Atlanta (2016 to … )
The pitch:
Twin Peaks,” Glover has said, “with rappers.” In actuality, Atlanta is more like Louie with rappers.
Twin Peak
–iness (out of two peaks):
0.3 peaks

Riverdale (premiere date TBA)
The pitch:
Archie Comics’ small-town bliss meets grown-up Lynchian drama, which, to be fair, is itself the pitch for Twin Peaks. It remains to be seen whether Riverdale fully embraces that influence, though murder-y shows like Pretty Little Liars (and movies like the Pacific Northwest–set Twilight) prove that teen dramas have a lot of Peaks in them already.

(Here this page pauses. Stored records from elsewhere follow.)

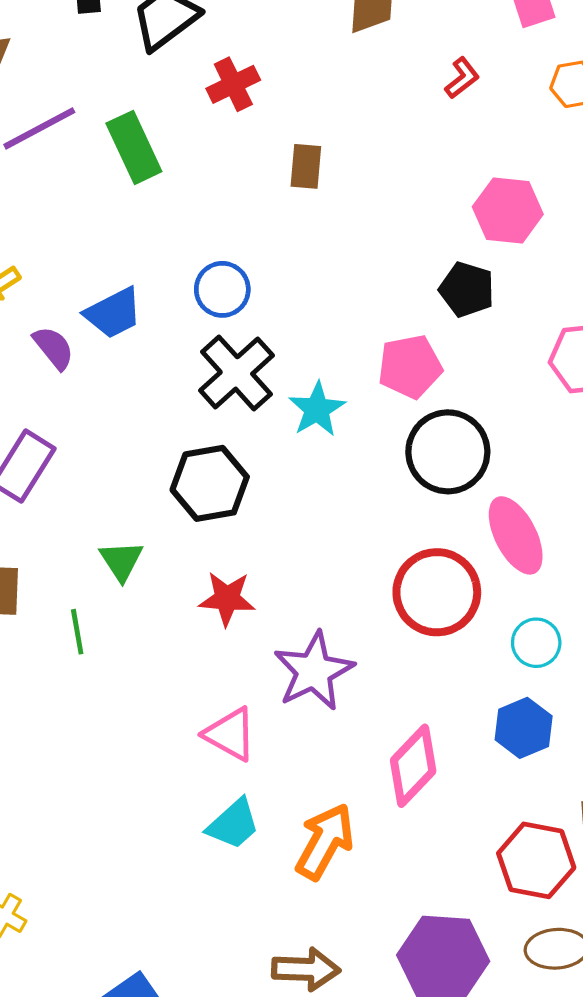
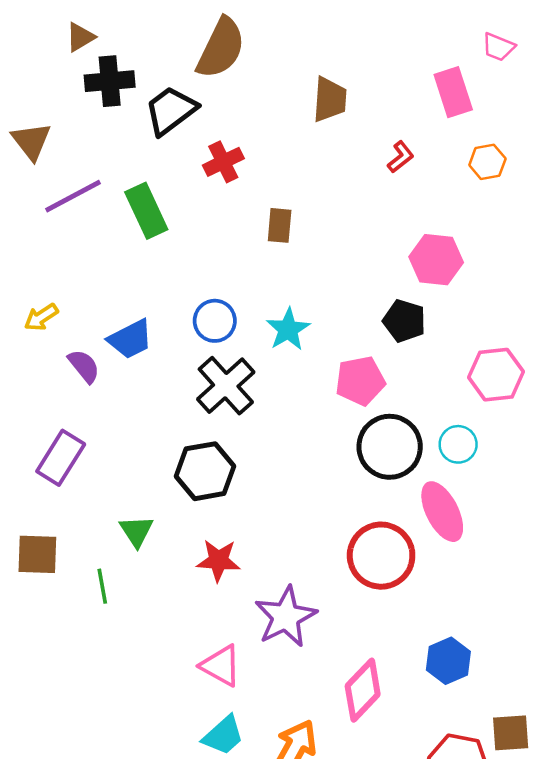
cyan star: (317, 409) -> (288, 329), moved
cyan circle: (536, 643) -> (458, 444), moved

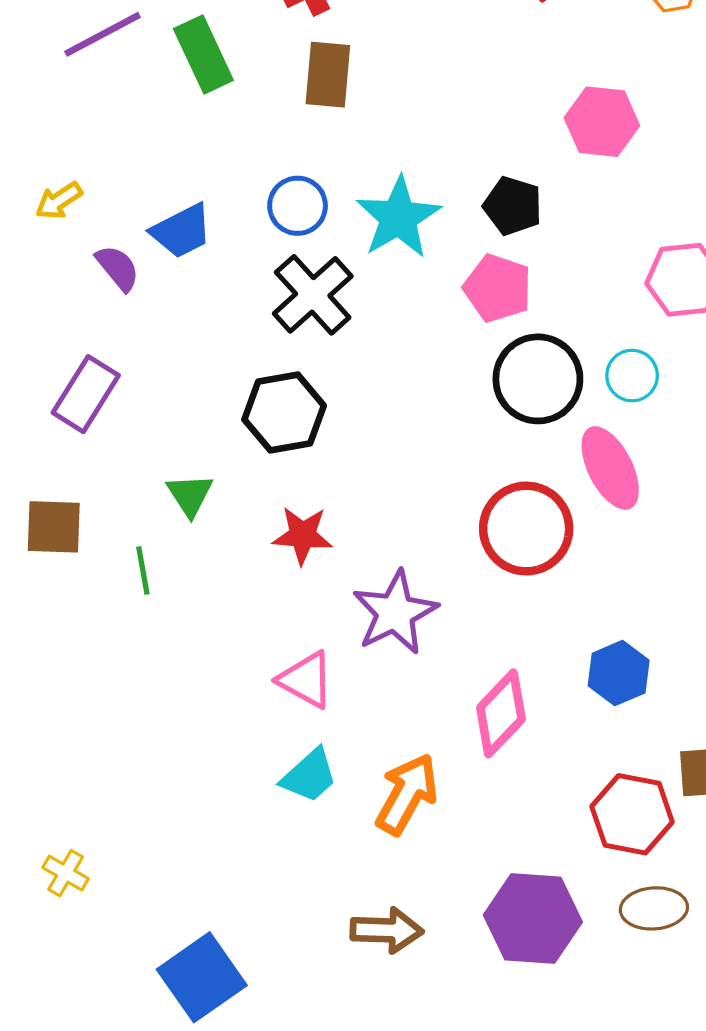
brown rectangle: (280, 225) -> (328, 75), moved, size x1.4
black pentagon: (404, 321) -> (513, 206), moved
cyan star: (288, 329) -> (398, 218), size x1.4
pink pentagon: (360, 381) -> (498, 288), turned 30

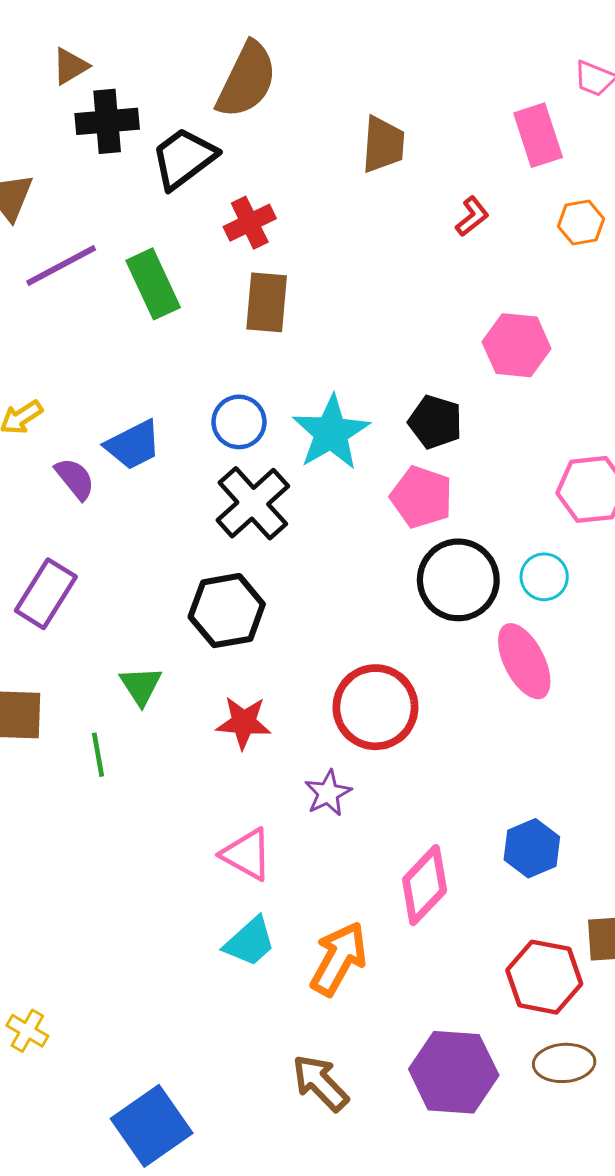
red circle: (526, 529) -> (375, 707), moved
purple star: (395, 613) -> (328, 793), size x0.6
brown arrow: (387, 930) -> (320, 1083), turned -136

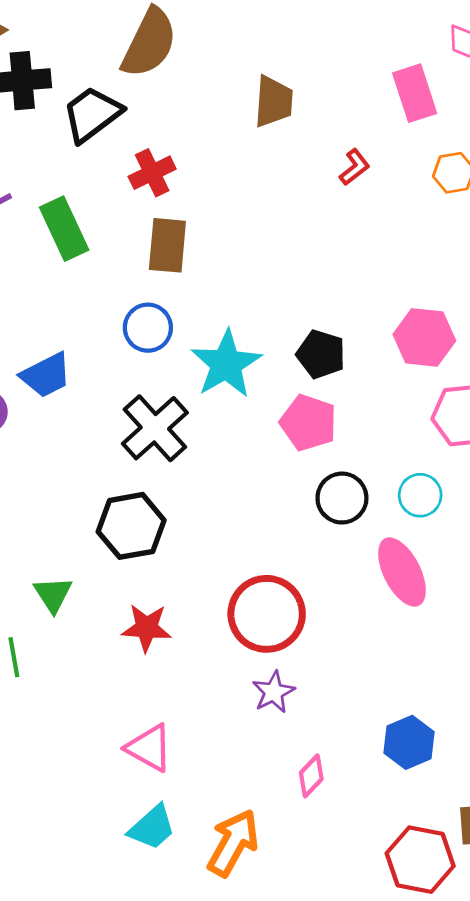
pink hexagon: (517, 345) -> (424, 337), moved
blue circle: (239, 422) -> (148, 328), moved
black circle: (458, 580) -> (342, 498), size x0.7
purple star: (328, 793) -> (274, 692), moved
pink diamond: (425, 885) -> (311, 776), size x0.6

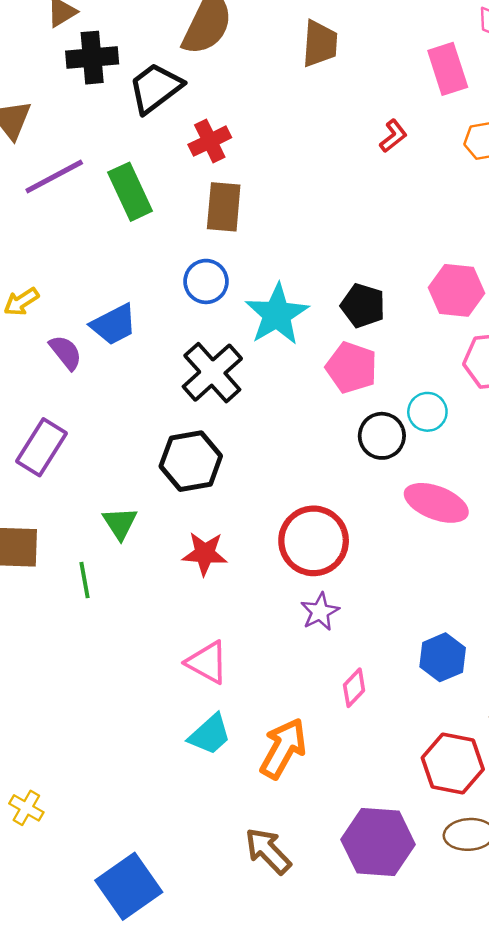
brown trapezoid: (274, 102) -> (320, 44), moved
cyan circle: (420, 495) -> (427, 412), moved
pink ellipse: (402, 572) -> (436, 503), turned -42

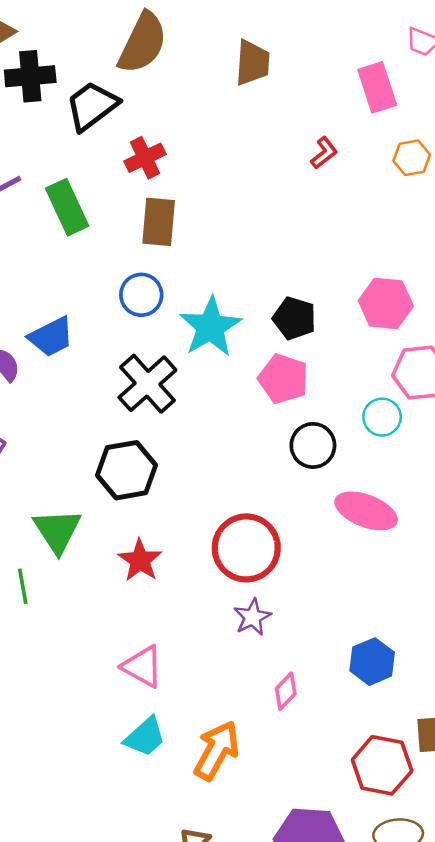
cyan circle: (427, 412) -> (382, 417), moved
green triangle: (120, 523) -> (57, 531), size x1.4
red star: (205, 554) -> (140, 560), turned 30

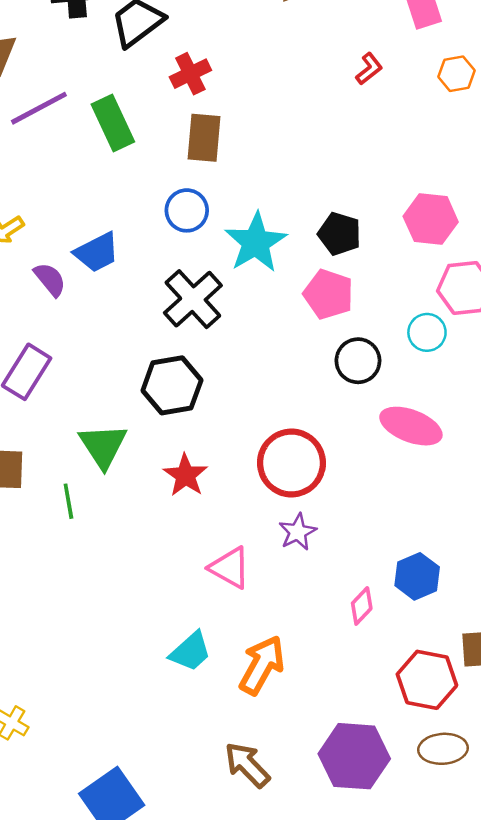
pink triangle: (143, 666) -> (230, 568), moved
pink diamond: (286, 691) -> (362, 606), moved

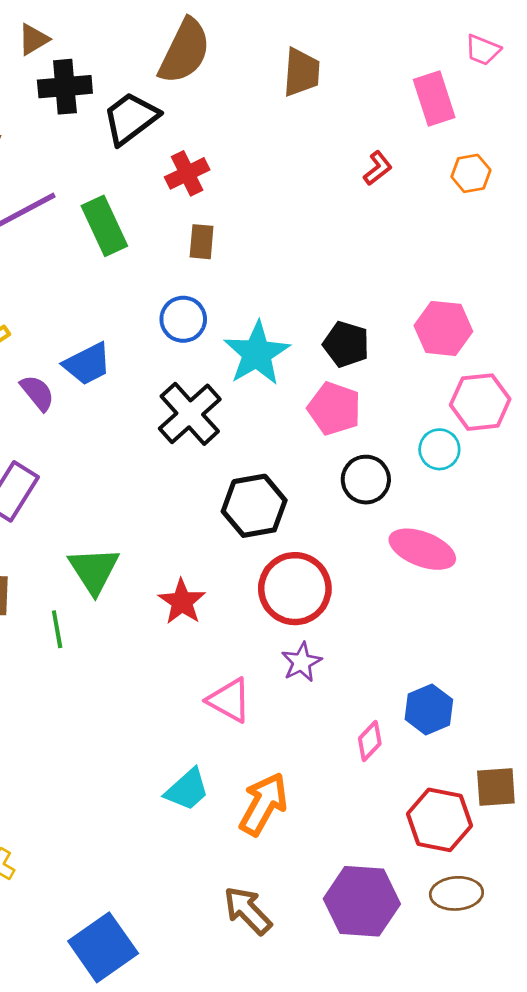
brown rectangle: (204, 138) -> (202, 242), size x0.7
black hexagon: (172, 385) -> (254, 506), moved

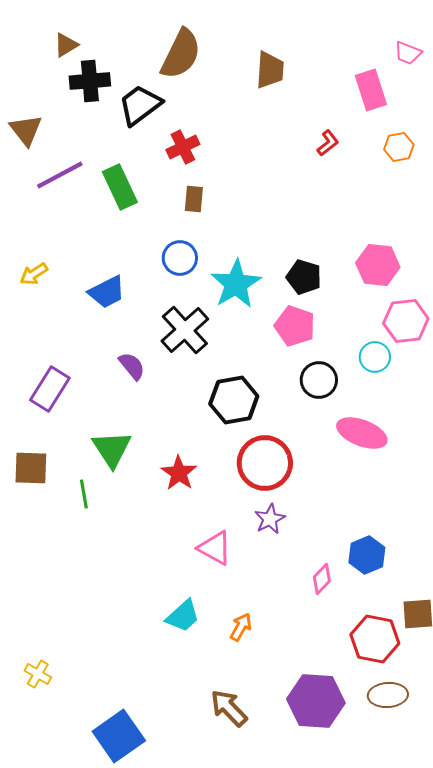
purple semicircle: (37, 393) -> (132, 366), moved
orange arrow: (263, 804) -> (241, 627), size x0.6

Twin Peak–iness (out of two peaks): A whole lotta soil (potential peaks)

Twin Peaks (2017)
The pitch:
With the rise of “this show is like Twin Peaks,” perhaps it was inevitable that a network would eventually revive Twin Peaks. That network is Showtime, that revival is happening in 2017, and the pitch is “This show is Twin Peaks.”